Problem requirements:
Without any of its pictures, the listing below should be output exactly.

Recorded information:
Segment Open

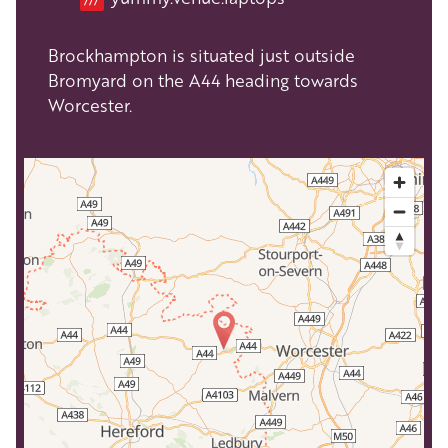
Brockhampton is situated just outside
Bromyard on the A44 heading towards
Worcester.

Segment Closed

Response to the exercise:
Brockhampton is situated just outside
Bromyard on the A44 heading towards
Worcester.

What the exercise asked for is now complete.